DISTURBING BEHAVIOR
The most frightening thing of all: Mormons!


Damn, do I hate that fuckin' Flys song.  It's in this movie no less than three times.  It just makes me want to KILL KILL KILL

Phew, must calm down...

Okay, guys, for real now.

Disturbing Behavior tells the story of Steve, a clean cut high school kid from Chicago who moves to Crescent Bay with his family and immediately starts hanging out with the stoners, for some reason.  (perhaps because in British Columbia, where this was obviously filmed, stoners were the only people they could find)

The stoners inform him of a sinister menace infiltrating their school - Mormons!

Okay, they're not actually explicitly referred to as Mormons, but you can tell.  It's pretty obvious.  They're relentlessly wholesome, they're all smiles and sunshine, they only hang out with each other, and they're always trying to convert you.  If these guys ain't Mormons, my rabbit doesn't have big ears.

Now, I, more than most people, can appreciate how scary Mormons are.  Next to Utah, Calgary has the highest concentration of these creepy people in the world, I think.  I've had them run across a busy street to try to convert me, and when I made it damn clear I wasn't interested, they asked me if I knew any single mothers, or unwed pregnant women.  (I did, but they'd have to beat her name out of me with a baseball bat)  Eerie, man.

But here, it just doesn't work.  The film fails to really capture what it is that makes Mormons scary.  The Mormons in this movie just aren't wholesome enough.  They try seduction (yeah, right), they engage in oral sex (hah!), they go batshit every time they get horny.  (horny Mormons?  C'mon, when's the last time a Mormon tried sticking a tongue in your ear?)

Things are not helped by some really senseless moments - like when one guy is bound up to a chair but frees himself with a scalpel we never saw him obtain.  Or (is this fucked or what?) when Steve laments of his late, older brother, "If only he would have made it to his teens..." when the guy had killed himself a mere eight months before (which would make Steve, what, ten?).

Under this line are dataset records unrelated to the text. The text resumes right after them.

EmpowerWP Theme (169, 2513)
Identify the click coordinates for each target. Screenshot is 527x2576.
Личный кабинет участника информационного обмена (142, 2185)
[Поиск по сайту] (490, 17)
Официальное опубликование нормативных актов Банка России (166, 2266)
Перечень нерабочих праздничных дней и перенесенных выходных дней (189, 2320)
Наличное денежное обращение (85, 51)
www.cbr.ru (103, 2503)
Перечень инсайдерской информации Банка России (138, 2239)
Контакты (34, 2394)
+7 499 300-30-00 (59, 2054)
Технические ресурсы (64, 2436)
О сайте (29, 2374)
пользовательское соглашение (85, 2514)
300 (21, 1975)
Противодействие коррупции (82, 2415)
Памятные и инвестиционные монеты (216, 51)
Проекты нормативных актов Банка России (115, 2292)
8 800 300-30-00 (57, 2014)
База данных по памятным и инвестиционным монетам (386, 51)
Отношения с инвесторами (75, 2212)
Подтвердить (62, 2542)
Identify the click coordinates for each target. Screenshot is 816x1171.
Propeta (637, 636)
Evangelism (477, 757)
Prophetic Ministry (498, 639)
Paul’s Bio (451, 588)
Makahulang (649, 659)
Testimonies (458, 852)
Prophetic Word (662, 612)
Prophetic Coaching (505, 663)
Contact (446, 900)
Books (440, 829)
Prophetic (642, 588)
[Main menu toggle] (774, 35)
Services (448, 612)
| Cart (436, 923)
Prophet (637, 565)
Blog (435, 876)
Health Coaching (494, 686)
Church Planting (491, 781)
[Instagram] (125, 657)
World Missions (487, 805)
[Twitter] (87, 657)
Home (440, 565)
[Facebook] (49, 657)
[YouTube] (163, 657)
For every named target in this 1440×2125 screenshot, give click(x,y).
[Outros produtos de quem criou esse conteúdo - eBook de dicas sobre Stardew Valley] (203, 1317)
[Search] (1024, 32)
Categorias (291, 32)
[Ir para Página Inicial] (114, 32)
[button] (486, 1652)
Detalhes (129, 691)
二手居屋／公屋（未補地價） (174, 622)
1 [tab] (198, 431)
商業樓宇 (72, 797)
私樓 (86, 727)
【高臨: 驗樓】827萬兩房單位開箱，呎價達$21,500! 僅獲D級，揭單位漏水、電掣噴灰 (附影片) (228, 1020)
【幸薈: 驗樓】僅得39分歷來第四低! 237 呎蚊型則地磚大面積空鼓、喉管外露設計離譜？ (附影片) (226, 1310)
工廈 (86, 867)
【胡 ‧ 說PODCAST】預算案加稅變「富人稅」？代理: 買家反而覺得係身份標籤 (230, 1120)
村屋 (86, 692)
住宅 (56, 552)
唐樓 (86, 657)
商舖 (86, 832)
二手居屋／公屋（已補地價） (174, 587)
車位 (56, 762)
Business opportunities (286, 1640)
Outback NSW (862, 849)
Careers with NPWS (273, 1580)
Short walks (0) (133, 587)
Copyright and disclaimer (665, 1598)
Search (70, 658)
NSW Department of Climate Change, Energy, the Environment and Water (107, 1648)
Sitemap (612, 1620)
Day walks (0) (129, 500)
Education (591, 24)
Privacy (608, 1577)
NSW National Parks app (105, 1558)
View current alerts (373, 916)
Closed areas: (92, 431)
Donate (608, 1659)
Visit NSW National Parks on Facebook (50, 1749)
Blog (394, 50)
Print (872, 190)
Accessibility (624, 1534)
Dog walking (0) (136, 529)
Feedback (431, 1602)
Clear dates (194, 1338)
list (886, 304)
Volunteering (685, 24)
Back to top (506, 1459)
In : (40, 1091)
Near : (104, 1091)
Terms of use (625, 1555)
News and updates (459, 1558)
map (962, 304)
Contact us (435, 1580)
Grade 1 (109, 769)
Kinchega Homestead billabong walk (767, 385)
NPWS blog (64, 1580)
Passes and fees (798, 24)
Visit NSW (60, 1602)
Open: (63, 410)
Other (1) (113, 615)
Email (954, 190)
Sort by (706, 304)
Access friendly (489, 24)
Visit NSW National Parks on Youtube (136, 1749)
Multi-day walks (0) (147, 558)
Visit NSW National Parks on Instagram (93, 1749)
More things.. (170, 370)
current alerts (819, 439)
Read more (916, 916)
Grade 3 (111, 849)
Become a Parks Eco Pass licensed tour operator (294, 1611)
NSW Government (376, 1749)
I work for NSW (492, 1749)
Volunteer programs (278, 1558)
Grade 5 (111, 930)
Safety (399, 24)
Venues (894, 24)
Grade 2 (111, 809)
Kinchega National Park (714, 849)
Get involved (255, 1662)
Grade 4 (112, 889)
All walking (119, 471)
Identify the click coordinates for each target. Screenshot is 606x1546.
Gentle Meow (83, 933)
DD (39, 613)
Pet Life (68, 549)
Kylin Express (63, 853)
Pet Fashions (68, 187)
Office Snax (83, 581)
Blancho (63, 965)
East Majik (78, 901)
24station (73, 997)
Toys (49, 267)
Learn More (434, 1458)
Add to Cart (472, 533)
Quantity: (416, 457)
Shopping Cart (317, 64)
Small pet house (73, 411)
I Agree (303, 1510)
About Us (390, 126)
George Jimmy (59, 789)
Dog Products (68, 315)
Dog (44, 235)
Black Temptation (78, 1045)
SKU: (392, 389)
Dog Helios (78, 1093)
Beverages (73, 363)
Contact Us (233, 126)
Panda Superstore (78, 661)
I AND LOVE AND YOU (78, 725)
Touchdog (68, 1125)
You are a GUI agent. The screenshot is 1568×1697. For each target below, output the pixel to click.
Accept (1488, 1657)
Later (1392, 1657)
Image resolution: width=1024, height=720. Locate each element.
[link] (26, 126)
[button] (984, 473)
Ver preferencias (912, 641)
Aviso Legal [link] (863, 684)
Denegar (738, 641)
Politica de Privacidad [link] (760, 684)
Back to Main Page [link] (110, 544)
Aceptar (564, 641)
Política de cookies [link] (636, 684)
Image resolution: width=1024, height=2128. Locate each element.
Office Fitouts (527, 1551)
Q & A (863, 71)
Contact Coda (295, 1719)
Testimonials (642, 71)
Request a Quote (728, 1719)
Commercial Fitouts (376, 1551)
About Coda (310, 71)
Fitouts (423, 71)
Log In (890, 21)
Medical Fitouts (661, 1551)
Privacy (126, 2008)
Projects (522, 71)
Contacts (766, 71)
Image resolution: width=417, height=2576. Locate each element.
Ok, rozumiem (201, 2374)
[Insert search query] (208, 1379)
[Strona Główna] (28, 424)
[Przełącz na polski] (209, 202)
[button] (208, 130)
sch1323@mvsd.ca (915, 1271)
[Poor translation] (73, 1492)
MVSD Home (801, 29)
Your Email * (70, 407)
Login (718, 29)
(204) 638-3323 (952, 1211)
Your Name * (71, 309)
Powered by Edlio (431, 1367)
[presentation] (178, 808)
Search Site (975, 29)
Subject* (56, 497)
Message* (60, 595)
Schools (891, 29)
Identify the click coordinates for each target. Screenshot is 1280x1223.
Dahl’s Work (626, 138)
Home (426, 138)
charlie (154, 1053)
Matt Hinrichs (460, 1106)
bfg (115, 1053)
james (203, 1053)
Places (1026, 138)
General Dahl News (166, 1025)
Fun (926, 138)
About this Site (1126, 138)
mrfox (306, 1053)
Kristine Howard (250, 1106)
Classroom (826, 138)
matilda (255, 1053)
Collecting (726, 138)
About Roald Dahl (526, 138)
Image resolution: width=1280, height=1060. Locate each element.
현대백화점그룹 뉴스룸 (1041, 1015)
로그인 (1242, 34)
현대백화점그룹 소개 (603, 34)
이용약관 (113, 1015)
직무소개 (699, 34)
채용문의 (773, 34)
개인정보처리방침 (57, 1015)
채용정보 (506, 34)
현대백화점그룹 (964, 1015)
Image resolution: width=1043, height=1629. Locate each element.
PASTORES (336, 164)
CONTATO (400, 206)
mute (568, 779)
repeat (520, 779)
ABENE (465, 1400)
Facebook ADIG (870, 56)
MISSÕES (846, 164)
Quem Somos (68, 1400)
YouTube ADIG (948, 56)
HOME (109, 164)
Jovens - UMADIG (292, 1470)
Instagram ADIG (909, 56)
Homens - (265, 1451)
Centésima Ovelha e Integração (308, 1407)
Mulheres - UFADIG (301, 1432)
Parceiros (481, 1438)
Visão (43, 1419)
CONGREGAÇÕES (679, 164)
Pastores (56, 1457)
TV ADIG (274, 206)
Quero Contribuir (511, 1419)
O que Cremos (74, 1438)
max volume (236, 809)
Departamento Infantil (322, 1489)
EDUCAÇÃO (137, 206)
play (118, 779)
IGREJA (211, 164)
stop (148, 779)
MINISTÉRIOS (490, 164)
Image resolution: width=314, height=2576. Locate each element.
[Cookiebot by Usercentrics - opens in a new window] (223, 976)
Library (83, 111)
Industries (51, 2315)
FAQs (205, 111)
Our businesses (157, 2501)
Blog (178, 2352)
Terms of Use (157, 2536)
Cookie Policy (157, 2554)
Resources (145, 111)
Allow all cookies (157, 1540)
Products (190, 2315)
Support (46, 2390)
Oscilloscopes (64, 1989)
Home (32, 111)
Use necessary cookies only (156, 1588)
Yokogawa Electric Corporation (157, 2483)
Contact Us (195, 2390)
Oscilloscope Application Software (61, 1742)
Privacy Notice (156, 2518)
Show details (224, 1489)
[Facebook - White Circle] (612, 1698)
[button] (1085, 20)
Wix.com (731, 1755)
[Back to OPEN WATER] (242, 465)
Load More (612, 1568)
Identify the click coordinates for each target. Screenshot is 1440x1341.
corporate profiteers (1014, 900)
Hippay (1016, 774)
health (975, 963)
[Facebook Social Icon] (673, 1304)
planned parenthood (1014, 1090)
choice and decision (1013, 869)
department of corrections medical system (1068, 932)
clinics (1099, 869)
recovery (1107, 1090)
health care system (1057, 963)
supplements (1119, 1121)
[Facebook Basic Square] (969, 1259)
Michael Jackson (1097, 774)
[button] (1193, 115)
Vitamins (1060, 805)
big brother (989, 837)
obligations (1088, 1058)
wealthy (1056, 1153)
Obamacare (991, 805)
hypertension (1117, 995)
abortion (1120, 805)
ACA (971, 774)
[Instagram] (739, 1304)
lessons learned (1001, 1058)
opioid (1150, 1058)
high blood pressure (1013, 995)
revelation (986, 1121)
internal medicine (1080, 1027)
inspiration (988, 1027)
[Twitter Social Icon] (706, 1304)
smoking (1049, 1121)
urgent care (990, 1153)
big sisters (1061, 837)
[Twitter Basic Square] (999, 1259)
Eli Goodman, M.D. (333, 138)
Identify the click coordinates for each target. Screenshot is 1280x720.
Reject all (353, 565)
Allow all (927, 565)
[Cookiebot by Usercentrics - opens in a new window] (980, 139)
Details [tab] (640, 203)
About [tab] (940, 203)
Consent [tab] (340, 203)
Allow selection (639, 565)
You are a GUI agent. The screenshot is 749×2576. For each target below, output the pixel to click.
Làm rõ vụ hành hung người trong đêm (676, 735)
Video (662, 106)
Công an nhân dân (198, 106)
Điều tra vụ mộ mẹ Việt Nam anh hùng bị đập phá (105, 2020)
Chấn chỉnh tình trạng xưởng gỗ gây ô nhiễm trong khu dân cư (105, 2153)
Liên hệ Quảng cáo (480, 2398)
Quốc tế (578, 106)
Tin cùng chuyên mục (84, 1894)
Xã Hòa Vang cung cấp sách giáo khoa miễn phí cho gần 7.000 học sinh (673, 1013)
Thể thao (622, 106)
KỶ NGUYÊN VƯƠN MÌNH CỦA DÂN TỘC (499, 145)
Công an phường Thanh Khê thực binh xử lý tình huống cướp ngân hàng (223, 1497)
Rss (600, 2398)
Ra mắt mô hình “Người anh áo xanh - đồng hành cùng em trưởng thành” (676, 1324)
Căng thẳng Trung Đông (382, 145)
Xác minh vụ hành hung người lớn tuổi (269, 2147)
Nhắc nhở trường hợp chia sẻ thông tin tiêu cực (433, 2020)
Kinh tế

A distracting, consistently bad rock soundtrack doesn't help, but Bill Sadler is a hoot, vocally unrecognizable with a New England accent, as the rat-loathing janitor who's probably autistic.

This film, simply put, is a mess - seemingly cobbled together at a pace far too quick for any sensible movie to emerge from. There were a number of good ideas here, but nothing to get too worked up about. 

Alas, the definitive Mormon horror movie has yet to be made.